Two years later, he was awarded the honorary degree of Doctor of Humane Letters from Northern Michigan University for his unremitting wilderness preservation work. In 1967, Ober was awarded the Department of the Interior Distinguished Service Award for his efforts, the highest honor bestowed by the Department of the Interior upon a private citizen. He was also recognized by the Natural History Society of Minnesota and received the Captaine International Honor Award the same year (Oberholtzer Foundation, Timeline)
In January 1973, Ober moved into Falls Nursing Home in International Falls. He suffered from recurring minor strokes that deprived him of his ability to speak. This condition frustrated and angered him because he loved to tell stories. In May, Friends of the Boundary Waters was formed in opposition to a bill that would divide the Boundary Waters into two areas, one of which would permit logging and mechanized travel. In October, 75 of Ober's friends gathered on Mallard Island for a ceremony honoring his life. He attended in a wheelchair, and a large plaque was installed in rock at the highest point of the island (Oberholtzer Foundation, Timeline). It is inscribed: "This island was for fifty years the home of Ernest Oberholtzer, pioneer in the effort to save the wilderness, devoted Atisokan to the Indians and cherished friend and companion. 1973" (¶ 65).
On June 6, 1997, after refusing food during his last days, Ober passed away at the age of 93. Memorial services were held in both International Falls and Davenport, Iowa. According to his wishes, Ober was buried in his family plot in Oakdale Cemetery in Davenport, alongside his mother, brother, and grandparents (Oberholtzer Foundation, Timeline). Following his death, children and grandchildren of his Ojibwe friends gathered at his Mallard home, made medicine, and put a protective spell over the island (Minnesota Historical Society).

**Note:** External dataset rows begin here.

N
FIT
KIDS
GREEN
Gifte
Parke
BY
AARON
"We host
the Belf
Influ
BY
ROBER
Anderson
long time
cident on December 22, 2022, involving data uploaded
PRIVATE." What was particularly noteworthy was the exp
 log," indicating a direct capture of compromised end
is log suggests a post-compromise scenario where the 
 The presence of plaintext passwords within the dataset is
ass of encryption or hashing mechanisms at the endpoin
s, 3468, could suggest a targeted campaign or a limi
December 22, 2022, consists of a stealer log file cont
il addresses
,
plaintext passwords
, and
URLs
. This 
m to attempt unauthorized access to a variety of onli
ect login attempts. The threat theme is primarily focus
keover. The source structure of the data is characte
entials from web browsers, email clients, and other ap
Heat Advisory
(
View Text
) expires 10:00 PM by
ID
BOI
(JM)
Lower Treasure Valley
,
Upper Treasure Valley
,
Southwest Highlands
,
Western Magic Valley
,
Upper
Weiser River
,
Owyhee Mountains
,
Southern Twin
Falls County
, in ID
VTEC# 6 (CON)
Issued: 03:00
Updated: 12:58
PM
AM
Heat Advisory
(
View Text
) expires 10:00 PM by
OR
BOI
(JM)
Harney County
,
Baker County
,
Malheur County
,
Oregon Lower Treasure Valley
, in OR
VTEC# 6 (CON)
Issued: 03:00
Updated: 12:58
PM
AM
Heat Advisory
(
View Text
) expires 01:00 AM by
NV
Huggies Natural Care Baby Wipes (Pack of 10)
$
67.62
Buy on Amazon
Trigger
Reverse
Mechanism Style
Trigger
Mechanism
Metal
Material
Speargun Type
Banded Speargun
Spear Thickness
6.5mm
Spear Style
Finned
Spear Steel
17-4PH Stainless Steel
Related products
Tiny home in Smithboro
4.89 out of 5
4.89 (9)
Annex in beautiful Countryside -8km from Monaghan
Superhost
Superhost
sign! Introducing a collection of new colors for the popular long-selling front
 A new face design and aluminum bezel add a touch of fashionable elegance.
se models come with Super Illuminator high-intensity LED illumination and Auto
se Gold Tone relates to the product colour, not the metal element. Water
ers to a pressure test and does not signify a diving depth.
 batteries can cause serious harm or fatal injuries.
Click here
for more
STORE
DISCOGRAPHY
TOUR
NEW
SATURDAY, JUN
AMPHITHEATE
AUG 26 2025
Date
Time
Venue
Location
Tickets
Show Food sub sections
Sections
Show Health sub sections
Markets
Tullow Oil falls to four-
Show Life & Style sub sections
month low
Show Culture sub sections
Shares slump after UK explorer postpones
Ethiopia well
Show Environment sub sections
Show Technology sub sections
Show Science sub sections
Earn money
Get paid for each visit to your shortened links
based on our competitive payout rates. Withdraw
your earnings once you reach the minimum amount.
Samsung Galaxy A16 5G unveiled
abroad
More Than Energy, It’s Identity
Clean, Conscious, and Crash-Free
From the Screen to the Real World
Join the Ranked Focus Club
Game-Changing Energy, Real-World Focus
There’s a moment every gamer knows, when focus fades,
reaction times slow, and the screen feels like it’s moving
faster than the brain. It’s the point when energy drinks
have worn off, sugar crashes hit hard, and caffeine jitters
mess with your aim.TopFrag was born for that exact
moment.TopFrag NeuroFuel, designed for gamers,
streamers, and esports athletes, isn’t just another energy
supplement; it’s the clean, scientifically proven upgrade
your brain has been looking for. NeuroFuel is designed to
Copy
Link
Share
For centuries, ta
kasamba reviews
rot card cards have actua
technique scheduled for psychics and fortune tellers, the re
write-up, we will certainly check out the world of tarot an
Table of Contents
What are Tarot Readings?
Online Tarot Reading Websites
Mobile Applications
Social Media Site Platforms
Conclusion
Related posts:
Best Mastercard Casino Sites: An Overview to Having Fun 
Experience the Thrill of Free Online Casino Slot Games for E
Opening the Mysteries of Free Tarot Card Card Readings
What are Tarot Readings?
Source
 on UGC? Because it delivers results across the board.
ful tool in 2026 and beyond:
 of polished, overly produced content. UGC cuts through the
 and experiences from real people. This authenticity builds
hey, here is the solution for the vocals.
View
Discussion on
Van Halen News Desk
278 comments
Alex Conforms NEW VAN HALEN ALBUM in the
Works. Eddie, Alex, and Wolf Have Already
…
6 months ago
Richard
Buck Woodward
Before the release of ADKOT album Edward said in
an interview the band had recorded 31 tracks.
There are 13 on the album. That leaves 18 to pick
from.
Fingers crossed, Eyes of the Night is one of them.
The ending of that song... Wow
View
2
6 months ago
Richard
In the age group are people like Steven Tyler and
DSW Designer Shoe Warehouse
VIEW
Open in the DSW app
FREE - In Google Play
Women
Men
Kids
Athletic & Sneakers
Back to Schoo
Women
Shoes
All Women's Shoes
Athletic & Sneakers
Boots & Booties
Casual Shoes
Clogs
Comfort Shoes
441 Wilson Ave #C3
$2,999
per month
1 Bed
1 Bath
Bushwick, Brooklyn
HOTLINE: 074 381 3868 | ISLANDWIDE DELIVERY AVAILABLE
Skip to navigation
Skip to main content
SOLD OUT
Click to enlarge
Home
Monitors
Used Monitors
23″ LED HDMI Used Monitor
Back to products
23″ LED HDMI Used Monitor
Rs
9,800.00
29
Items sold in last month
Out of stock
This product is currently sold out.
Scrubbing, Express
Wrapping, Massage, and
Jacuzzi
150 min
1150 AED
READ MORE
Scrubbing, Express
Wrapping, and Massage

In the years following Ober's death, Ted Hall and George Monahan became key figures in a legal battle to prevent the sale of Mallard Island and in establishing the Oberholtzer Foundation. Some 54,000 of Ober's papers were preserved and eventually turned over to the Minnesota Historical Society. Today, the Boundary Waters Canoe Area Wilderness, which is part of the area Ober worked so vigorously to protect, is the most heavily visited wilderness in the United States, receiving approximately 200,000 visitors per year (Oberholtzer Foundation, Timeline).